Is there any way to baffle the water intake on the filter of an Aqueon 1 Gallon Mini Bow kit? It appears to be too strong for the CT in the tank.

Thank you.


----------



## LaLaLeyla (Aug 17, 2011)

Well what I did with mine I got some gauze and wrapped it around the filter out take.


----------



## DanielaMarie (Jun 21, 2011)

Will wrapping gauze around the outtake decrease the strength of theintake?


----------



## vilmarisv (Apr 17, 2010)

It will not decrease it much but it will protect your betta's fins. 
I use this sponge for the MiniBows: http://www.petsmart.com/product/index.jsp?productId=3650250
It reduces the intake, protects your betta's fins and it blends in with the rest of the filter. You don't even need to tie it down... fits perfectly.


----------



## DanielaMarie (Jun 21, 2011)

I'll be sure to pick one up tomorrow. Thank you!


----------



## Thunderloon (Feb 6, 2011)

someplace around here I've got instructions on how to add a flow limiter into the pump itself to reduce the speed. Its a plastic sheet cut to fit the impeller housing that has a hole smaller than the intake pipe. Runs great on my #2 hospice tank.

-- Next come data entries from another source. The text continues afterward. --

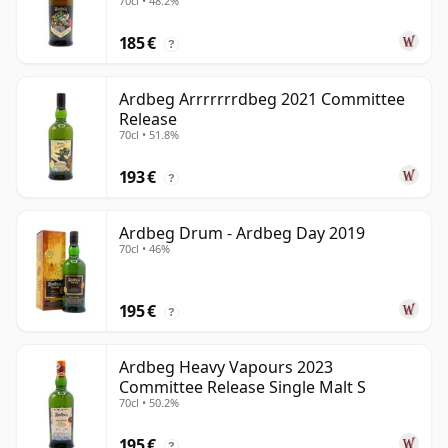
70cl • 48.2%
185 €
?
Ardbeg Arrrrrrrdbeg 2021 Committee
Release
70cl • 51.8%
193 €
?
Ardbeg Drum - Ardbeg Day 2019
70cl • 46%
195 €
?
Ardbeg Heavy Vapours 2023
Committee Release Single Malt S
70cl • 50.2%
195 €
?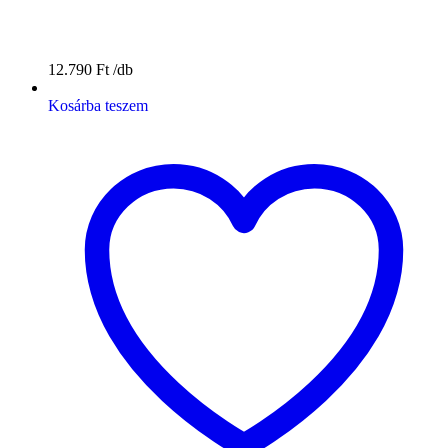
12.790
Ft
Kosárba teszem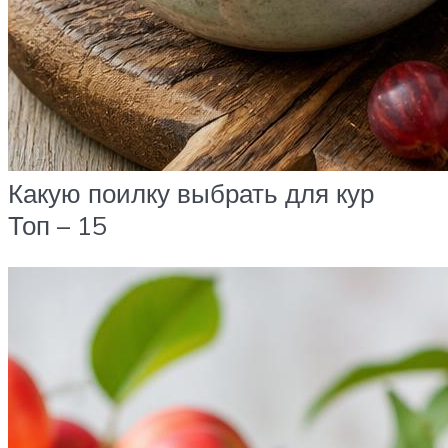
Какую поилку выбрать для кур
Топ – 15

Keep in mind that the only way to reduce the POWER of the filter is to increase the intake surface area, which means either sticking a sponge on it... or wedging a small bottle with lots of holes on! (clean bottle thoroughly)


----------



## Firewood (Oct 7, 2011)

I shoved a small piece of AQ foam into the water outlet (where the water comes out before it contacts the filter). Did the trick nicely. I tried to get the Fluval pre-filter, but they didn't have it at my LFS, so I went with this method.


----------